26 Ağustos 2011 Cuma

l'inde fantôme / louis malle


"l'inde fantôme, réflexions sur un voyage" her biri 51 dakikalık yedi bölümden oluşuyor. louis malle, kameramanı étienne becker, sesçi jean-claude laureux ve bir de mihmandardan oluşan dört kişilik bir ekiple 1968 yılında beş ay hindistan'da dolaşıyor ve seyahat izlenimlerinden oluşan bu devasa belgesel ortaya çıkıyor.

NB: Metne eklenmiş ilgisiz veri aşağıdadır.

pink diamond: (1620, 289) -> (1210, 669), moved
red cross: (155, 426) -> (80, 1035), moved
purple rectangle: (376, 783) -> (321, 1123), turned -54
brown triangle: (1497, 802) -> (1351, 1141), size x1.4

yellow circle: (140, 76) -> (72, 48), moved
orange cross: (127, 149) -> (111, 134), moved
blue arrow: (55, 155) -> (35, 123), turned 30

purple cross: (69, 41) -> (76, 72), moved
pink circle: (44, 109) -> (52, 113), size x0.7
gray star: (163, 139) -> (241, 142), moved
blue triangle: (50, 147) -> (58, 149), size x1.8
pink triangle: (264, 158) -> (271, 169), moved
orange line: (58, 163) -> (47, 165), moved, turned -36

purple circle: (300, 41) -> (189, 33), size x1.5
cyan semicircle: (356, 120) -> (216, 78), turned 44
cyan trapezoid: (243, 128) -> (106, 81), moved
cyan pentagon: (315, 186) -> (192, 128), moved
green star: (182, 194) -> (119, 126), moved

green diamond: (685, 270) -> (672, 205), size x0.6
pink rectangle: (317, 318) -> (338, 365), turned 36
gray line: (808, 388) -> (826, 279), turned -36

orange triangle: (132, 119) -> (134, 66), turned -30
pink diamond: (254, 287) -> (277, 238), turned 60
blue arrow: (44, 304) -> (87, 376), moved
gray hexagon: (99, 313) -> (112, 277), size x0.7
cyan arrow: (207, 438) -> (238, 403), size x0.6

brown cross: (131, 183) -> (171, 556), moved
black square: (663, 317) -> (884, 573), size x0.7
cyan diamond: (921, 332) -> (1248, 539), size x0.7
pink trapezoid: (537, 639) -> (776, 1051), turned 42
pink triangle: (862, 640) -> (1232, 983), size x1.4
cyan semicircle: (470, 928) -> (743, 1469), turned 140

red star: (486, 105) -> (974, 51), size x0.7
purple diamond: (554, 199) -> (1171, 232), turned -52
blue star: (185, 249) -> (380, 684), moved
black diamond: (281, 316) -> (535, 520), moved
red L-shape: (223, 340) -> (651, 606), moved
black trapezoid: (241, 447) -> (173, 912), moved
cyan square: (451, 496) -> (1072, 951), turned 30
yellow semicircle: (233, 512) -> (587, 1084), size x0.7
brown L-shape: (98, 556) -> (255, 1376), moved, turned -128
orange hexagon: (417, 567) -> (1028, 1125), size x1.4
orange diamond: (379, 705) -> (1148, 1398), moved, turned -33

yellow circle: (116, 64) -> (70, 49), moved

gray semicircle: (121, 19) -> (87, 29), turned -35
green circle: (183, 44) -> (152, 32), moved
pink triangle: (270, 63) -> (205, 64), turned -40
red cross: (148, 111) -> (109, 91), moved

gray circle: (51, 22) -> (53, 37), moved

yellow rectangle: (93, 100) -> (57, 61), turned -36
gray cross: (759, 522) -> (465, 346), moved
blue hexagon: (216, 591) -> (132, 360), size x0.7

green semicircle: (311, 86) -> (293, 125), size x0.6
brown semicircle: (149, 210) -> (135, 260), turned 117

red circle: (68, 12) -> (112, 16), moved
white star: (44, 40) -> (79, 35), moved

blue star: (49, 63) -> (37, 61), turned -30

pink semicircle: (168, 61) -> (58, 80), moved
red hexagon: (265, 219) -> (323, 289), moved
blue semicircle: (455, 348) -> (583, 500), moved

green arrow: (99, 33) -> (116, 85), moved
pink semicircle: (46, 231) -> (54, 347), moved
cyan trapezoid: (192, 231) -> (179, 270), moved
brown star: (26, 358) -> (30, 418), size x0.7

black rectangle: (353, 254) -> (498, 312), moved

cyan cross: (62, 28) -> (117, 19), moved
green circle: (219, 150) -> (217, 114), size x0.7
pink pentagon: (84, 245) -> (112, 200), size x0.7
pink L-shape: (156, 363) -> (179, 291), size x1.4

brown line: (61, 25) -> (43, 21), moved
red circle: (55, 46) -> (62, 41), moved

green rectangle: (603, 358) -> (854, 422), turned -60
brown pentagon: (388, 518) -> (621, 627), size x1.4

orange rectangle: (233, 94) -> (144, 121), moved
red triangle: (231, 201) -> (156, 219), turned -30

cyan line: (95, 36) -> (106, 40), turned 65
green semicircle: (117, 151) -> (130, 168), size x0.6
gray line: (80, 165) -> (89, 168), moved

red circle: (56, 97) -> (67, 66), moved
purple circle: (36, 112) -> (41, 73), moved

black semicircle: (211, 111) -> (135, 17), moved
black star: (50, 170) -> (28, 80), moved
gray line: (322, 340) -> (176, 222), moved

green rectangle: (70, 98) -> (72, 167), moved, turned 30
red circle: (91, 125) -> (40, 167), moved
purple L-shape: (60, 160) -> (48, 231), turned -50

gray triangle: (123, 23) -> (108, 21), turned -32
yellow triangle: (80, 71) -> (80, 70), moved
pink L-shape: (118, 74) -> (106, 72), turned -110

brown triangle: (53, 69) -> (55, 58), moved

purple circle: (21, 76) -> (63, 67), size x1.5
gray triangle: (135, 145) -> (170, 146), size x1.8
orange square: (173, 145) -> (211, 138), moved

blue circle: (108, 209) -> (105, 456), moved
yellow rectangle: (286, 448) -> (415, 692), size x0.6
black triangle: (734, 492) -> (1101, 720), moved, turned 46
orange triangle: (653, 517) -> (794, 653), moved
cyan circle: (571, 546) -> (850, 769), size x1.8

yedi bölümün adları şöyle: la caméra impossible (imkansız kamera), choses vues de madras (madras'tan izlenimler), les indiens et sacré (hintliler ve kutsal), rêve et réalité (düş ve gerçek), regards sur les castes (kastlar hakkında), en marge de l'inde (hint toplumunun kıyısındakiler), bombay, l'inde future (bombay, hindistan'ın geleceği)

malle daha "imkansız kamera"nın ilk onbeş dakikasında bütün bir belgeselin fikrini, derdini ortaya koyuyor. bir kere; ingilizce bilen, çok konuşan, diğeri için en iyisinin ne olduğunu bildiklerini zanneden ve söyledikleri ona (malle'e) hiç de yabancı olmayan toplumun %2'sini ekrana taşımayacaktır bu belgeselde; derdi kırsaldaki, sokaktaki, kenardaki halk olacaktır. ve, baştan belirlenmiş, öngörülmüş bir omurga olmadan; karşılarına çıkanlara göre, tesadüflere göre çekecektir belgeseli.



ikincisi; hindistan'da izlenim edinmeye çalışırlarken aslında hep onlar (yani çekim ekibi) "izlenen"e dönüştü, çünkü halk onların varlığını hissettiği anda onları "seyreder" oldu. daha ilk çekim gününde bu durumdan kaçınılamayacağını/kurtulunamayacağını fark edince, bunun üzerine gitmeye ve onlara ilgi ve merakla bakan yüzleri olduğu gibi peliküle aktarma kararı veriyorlar. her bölümün başındaki bir dakikalık "l'inde fantôme" jeneriği de zaten sadece insan suretlerinden kurgulanmış.

malle'in üçüncü derdi ise; o bir yıl önce hindistan'da çekimlerini yaptığı görüntüleri şimdi (yani 1969'da) paris'te bir stüdyoda kurgulamaktadır ve ister istemez zaman ve mekan değişikliğinin onun bakış açısını yenilediğinin farkındadır. zaten, malle belgesel sırasında durmadan çekimleri yaptığı andaki "hisleri" ile o anda kurgularkenki "aklı arasında gider gelir. bence malle'in belgeselini biricik yapan en önemli özelliklerinden biri de bu.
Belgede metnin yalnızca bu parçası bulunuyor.